Multipolar neurons have three or more processes attached to their cell bodies.
One process serves as the axon, which conducts action potentials (electrochemical impulses).
The remaining processes are dendrites. Together, the cell body and dendrites form the receptive zone of multipolar neurons.
The dendrites and their branches provide additional surface area for the axons of other neurons to approach and form synapses.
A combination of excitatory and inhibitory synapses allows neural integration to occur between central nervous system neurons.
The axons of multipolar neurons are often very long and can conduct action potentials throughout the brain, down the spinal cord, and along the nerves. Axons are often covered by a series of Schwann cells. Impulses only occur at the gaps between Schwann cells, which accelerates impulse conduction.

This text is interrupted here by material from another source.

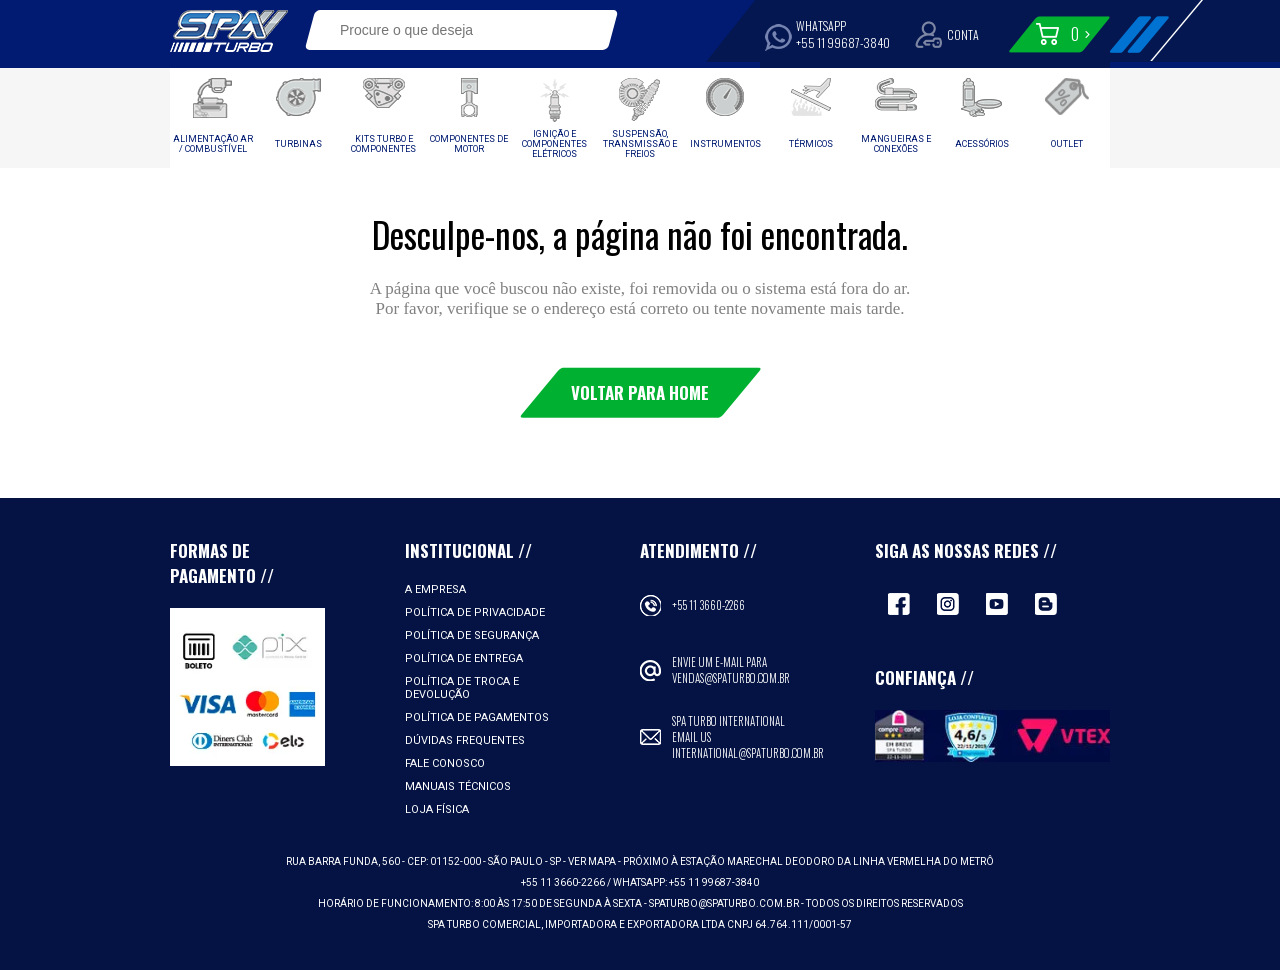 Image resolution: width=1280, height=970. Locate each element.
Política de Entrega (464, 658)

Multipolar neurons differ in size and shape depending on their location and function. This variation can be seen in some of the neurons that control body movements.

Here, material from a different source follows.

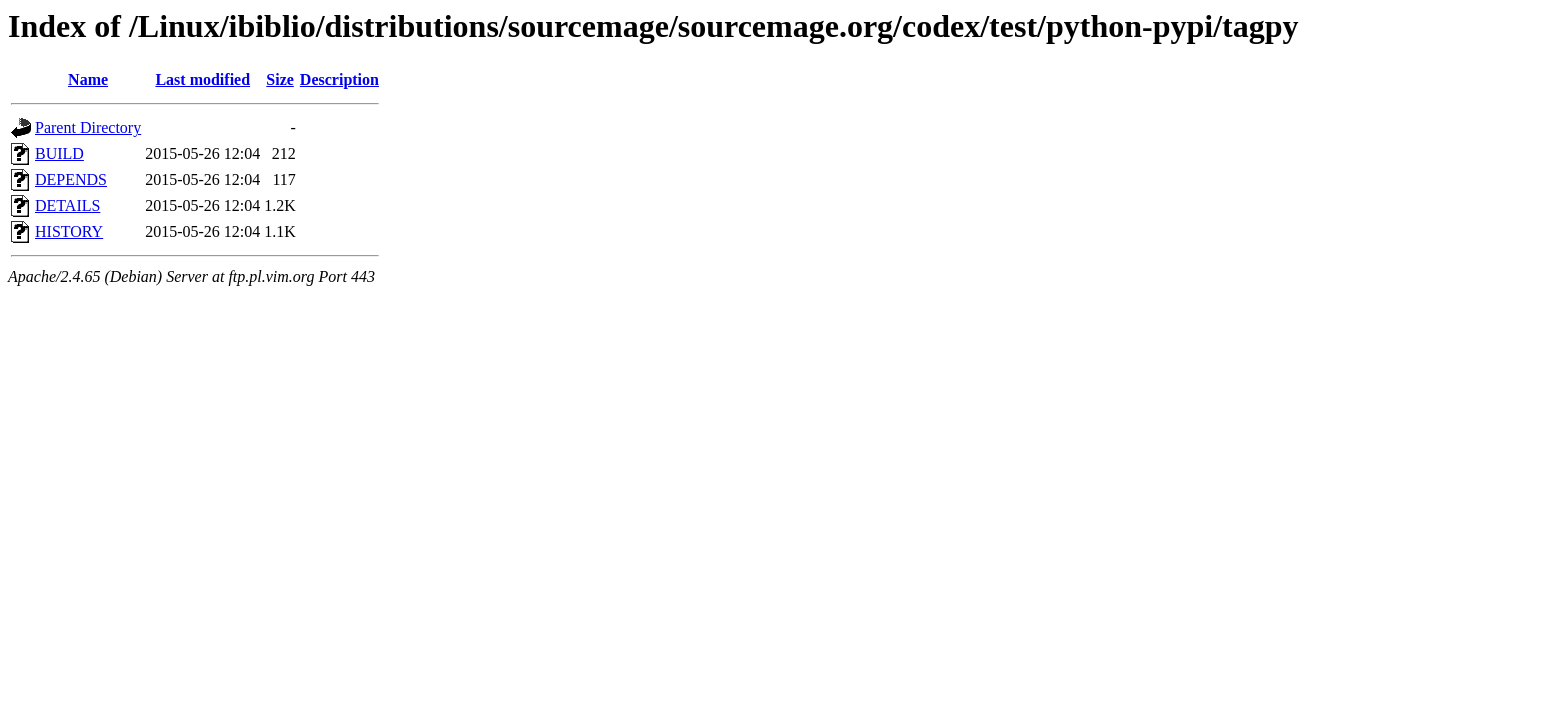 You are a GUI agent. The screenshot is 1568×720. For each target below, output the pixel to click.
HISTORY (69, 231)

Pyramidal cells (upper motor neurons) originate in the motor cortex of the brain and carry action potentials to the spinal cord. From here, lower motor neurons conduct action potentials along the nerves to the skeletal muscle cells.
Purkinje cells are part of the cerebellum, which helps coordinate and refine muscular actions as they occur. Their large dendritic spread is responsible for their unique appearance. It also allows each Purkinje cell to receive input from thousands of other neurons. The long Purkinje cell axons provide the sole route out of the cerebellum to other parts of the CNS.